Sa production romanesque passe par trois étapes que séparent ses crises morales, la remise en question de son idéologie et même de simples difficultés matérielles.
• 1867-1879. Les romans, qu’il classe lui-même dans la « première époque », touchent à l’histoire, comme La Fontana de Oro (1867-68) et El audaz : historia de un radical de antaño (1871), donnent dans le fantastique, comme La sombra (1870), ou abordent avec une véhémence manichéenne les grands thèmes de discussions à la mode, le divorce, le mariage interconfessionnel, l’abîme entre les classes, comme Doña Perfecta (1876), Gloria (1876-77), Marianela (1878), La familia de León Roch (1878).
• 1881-1898. Les romans qu’il dit « contemporains » portent en général sur la société, surtout madrilène, de la Restauration ou de peu antérieure. La desheredada (1881) inaugure cette période.
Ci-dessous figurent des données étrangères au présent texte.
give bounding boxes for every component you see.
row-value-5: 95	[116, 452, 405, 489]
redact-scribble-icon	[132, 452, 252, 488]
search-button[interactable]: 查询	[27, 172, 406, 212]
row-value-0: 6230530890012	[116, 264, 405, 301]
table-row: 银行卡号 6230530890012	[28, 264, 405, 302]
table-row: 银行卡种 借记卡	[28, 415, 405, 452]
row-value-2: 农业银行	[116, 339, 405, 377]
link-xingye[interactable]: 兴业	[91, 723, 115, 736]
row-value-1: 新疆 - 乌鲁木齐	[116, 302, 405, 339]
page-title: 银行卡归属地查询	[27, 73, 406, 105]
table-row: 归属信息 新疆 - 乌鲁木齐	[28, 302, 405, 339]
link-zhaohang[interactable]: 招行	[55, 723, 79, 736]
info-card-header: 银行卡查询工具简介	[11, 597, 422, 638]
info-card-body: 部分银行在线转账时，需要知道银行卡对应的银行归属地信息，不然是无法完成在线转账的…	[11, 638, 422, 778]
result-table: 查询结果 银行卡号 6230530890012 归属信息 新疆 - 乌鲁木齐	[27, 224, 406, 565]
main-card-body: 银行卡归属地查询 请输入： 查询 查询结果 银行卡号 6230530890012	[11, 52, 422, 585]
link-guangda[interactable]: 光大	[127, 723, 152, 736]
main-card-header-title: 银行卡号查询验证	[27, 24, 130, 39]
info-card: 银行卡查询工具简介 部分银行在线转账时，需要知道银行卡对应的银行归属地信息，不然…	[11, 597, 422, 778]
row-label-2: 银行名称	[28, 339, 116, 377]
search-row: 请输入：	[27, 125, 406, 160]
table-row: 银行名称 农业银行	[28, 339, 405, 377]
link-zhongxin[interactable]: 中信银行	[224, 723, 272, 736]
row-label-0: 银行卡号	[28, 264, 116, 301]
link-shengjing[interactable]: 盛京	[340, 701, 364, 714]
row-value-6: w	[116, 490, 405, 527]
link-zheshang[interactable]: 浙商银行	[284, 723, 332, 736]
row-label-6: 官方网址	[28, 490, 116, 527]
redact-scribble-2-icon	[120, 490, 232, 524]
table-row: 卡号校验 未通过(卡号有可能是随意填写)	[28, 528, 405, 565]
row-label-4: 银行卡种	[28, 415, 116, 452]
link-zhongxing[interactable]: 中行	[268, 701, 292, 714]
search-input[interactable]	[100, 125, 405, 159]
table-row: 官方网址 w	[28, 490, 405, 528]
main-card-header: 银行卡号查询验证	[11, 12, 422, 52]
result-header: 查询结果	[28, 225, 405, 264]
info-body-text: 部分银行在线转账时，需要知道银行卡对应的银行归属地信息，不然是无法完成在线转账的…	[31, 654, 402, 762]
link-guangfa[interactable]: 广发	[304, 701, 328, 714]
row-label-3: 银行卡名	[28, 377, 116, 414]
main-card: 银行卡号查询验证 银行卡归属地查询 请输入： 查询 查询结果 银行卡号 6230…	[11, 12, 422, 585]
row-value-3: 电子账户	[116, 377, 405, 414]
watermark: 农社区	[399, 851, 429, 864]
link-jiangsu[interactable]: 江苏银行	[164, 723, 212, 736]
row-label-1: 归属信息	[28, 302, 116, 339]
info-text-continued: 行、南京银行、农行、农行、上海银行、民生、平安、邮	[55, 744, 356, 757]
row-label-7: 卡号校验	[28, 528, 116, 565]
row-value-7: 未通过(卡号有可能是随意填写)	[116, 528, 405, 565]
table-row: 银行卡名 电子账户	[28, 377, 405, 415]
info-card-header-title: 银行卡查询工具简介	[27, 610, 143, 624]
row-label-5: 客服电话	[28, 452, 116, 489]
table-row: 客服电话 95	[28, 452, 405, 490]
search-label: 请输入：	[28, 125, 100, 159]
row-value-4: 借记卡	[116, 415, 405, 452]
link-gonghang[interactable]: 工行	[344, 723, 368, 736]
La thèse y cède le pas à la description apparemment objective et même scientifique des mœurs sociales et des comportements individuels, à la manière d’Alphonse Daudet et même, dans une certaine mesure, de Zola. La desheredada décrit les maladies qui affligent la société et la déséquilibrent. El doctor Centeno (1883), Miau (1888), Tristana (1892), Misericordia (1897) traitent des classes besogneuses, où Nazarín (1895) va porter la bonne parole. El amigo Manso (1882), Lo prohibido (1884-85) se situent dans les classes privilégiées, où Halma (1895) apporte sa bonne volonté. Les deux mondes coexistent dans Fortunata y Jacinta (1886-87), Ángel Guerra (1890-91) et dans la série des quatre Torquemada (1889-1895). Dans le déroulement du récit, le dialogue prend une place accrue à partir de Realidad (1889), roman qui passera sur la scène dès 1892.
• 1901-1916. Galdós, sensible à l’influence de Tolstoï et d’Ibsen, élabore un nouveau type de roman où les personnages quasi symboliques sont engagés dans des intrigues impliquant une thèse. Casandra (1905) et surtout El caballero encantado (1909) et La razón de la sinrazón (1915) s’éloignent de la réalité et rejoignent le fantastique.
À la suite de Balzac et de Dickens, Pérez Galdós s’est proposé de décrire une société en mutation avec les méthodes de l’histoire naturelle. Dans le sillage de l’école réaliste, celle de Champfleury et de Flaubert, il aspire à l’objectivité du « daguerréotype », mais ne laisse pas d’intervenir personnellement dans le récit, convaincu de son impartialité.
Une langue diserte, mais prolixe, une écriture correcte, mais trop normative, une plume souple, mais plus appuyée que déliée, de l’observation, parfois indiscrète et potinière, une bonne foi candide, une bonne volonté louable, mais illusoire, une émotivité parfois débridée, un idéal souvent commun qui éblouit plus qu’il n’éclaire, une vue romanesque de l’homme dans le monde : au total Pérez Galdós est le plus important des romanciers espagnols du lointain xixe s.
C. V. A.
J. Casalduero, Vida y obra de Galdós (Madrid, 1943 ; 2e éd., 1951). / A. Ricard, Galdós et ses romans (Institut d’études hispaniques, 1962) ; Aspects de Galdós (P. U. F., 1964). / M.-C. Petit, les Personnages féminins dans les romans de Benito Pérez Galdós (Les Belles Lettres, 1972).